Dans ce cadre, le ministre a assuré que cet accord est très bénéfique pour la flotte espagnole, dans la mesure où le pays ibérique détient 90 des 138 licences de pêche délivrées, soit plus de la moitié.
«Cet accord devrait favoriser la durabilité de la flotte de pêche espagnole dans ses aspects environnemental, social et économique, garantir l'activité de la flotte dans les zones espagnoles vulnérables, créer des emplois et de la richesse et permettre de contrôler de manière stricte les captures et de préserver les ressources halieutiques de la région», a expliqué Luis Planas.
Après avoir passé en revue les améliorations apportées à cet accord, en particulier celles liées à l'accès des navires à la zone de pêche, le ministre a souligné que les parties à l'accord devraient opter pour une répartition équitable des avantages socioéconomiques offerts.
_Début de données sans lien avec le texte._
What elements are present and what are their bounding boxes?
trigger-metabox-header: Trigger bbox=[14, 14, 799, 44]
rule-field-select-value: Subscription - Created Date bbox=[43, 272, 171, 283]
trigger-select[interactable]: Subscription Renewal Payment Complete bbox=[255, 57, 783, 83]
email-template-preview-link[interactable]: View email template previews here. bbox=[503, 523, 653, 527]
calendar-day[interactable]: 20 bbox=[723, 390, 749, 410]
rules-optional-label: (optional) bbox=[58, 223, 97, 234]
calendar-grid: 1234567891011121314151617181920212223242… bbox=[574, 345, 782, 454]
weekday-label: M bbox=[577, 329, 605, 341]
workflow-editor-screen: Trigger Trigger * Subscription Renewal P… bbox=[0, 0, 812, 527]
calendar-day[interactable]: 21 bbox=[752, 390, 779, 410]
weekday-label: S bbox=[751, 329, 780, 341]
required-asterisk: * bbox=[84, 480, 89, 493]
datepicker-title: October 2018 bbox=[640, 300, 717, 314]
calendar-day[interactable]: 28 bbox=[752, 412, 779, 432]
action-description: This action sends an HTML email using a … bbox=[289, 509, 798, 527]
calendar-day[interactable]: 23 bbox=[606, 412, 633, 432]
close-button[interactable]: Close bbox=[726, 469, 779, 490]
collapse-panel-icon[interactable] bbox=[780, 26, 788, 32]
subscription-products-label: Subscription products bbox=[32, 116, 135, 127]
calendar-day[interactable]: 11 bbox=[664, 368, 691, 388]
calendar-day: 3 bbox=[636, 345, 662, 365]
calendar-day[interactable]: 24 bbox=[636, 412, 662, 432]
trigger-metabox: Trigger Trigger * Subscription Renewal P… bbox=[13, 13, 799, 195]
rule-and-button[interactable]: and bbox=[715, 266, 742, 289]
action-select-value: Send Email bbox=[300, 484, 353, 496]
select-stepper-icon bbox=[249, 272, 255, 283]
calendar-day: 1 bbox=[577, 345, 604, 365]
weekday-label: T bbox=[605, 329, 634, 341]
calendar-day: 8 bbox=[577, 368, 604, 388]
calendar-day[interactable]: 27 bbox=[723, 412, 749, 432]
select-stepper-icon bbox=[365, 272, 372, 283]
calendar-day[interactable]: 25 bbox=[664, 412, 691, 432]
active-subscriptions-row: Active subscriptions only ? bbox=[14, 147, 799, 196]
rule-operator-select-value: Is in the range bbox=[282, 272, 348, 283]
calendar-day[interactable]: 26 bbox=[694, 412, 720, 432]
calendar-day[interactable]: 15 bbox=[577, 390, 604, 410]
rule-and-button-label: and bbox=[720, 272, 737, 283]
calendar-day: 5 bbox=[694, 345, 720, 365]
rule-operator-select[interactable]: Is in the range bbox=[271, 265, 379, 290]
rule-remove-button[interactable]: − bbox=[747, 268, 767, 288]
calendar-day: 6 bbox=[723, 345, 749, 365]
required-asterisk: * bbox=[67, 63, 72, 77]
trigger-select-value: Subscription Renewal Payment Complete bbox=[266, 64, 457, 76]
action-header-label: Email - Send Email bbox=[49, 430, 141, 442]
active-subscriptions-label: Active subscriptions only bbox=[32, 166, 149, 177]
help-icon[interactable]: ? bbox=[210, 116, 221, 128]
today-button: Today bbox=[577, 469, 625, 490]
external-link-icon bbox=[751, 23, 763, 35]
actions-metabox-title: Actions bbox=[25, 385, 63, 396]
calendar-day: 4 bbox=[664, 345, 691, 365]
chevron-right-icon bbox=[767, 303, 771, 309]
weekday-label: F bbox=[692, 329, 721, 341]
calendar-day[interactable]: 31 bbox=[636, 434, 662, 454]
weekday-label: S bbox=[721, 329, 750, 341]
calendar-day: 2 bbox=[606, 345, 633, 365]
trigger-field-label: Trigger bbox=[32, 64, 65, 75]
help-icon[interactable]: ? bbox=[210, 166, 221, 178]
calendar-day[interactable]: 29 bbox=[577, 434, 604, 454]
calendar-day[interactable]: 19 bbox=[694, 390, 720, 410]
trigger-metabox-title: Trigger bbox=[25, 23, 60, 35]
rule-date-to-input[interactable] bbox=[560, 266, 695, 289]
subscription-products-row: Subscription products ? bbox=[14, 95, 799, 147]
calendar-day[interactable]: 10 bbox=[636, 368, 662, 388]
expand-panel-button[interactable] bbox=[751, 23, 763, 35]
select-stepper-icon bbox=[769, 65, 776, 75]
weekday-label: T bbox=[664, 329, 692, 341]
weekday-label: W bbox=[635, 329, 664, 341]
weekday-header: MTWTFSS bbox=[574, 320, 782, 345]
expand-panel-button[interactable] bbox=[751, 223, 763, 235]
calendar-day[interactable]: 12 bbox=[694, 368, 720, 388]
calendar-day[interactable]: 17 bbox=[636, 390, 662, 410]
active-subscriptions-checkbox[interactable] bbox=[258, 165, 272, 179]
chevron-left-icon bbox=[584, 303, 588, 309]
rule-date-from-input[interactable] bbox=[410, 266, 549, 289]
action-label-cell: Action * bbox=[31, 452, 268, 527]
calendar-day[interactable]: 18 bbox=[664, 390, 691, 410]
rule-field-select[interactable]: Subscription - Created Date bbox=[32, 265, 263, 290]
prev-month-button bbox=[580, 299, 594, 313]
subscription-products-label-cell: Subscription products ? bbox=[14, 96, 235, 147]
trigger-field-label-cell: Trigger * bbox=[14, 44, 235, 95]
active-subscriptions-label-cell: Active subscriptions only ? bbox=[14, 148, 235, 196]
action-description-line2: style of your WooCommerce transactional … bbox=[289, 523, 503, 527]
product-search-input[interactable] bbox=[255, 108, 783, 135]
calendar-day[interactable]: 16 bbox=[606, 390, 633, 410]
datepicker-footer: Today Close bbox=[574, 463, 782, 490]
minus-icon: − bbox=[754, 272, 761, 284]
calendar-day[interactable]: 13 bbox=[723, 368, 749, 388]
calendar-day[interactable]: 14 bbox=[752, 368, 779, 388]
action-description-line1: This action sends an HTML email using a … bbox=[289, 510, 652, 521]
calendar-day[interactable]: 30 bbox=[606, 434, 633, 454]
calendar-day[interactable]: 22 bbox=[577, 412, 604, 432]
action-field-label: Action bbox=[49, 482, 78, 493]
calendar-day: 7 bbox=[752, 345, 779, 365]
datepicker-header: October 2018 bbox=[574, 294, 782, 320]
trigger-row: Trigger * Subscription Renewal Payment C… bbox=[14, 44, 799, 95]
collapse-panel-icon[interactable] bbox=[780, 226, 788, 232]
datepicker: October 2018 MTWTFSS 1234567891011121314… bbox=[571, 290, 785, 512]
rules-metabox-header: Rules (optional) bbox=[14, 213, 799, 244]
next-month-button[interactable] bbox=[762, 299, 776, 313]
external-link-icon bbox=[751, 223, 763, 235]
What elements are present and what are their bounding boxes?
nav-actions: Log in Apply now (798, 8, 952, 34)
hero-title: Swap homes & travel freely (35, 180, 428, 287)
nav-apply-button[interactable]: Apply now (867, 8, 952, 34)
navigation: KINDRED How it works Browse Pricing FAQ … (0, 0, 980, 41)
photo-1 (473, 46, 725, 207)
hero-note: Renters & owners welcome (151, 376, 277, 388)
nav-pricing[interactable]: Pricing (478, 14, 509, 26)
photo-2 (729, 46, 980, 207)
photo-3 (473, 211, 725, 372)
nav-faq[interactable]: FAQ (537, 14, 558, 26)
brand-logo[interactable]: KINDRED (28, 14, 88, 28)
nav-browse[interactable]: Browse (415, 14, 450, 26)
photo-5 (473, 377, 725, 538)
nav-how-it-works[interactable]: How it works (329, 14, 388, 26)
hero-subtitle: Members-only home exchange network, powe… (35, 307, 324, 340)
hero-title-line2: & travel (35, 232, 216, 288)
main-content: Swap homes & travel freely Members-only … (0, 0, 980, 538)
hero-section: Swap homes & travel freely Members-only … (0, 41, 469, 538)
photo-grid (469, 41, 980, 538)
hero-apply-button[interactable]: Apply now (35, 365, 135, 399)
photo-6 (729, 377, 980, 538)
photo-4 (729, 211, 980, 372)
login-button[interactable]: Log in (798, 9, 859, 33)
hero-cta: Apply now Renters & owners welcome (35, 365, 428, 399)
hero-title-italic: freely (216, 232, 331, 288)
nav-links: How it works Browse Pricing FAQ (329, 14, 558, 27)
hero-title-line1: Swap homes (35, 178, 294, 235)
Et afin d’atténuer la situation problématique de la flotte espagnole jusqu’à l’entrée en vigueur effective de l’accord, le gouvernement prévoit une série de mesures pour la suspension de l’activité, puisque le dernier protocole a expiré le 14 juillet dernier, a-t-il fait savoir, notant que son département est en train d'examiner la possibilité d'une réinstallation temporaire des navires dans d’autres zones de pêche et oeuvre à approuver, dans les plus brefs délais, deux arrêtés ministériels relatifs à l’arrêt temporaire des navires ne disposant pas de lieux de pêche alternatifs.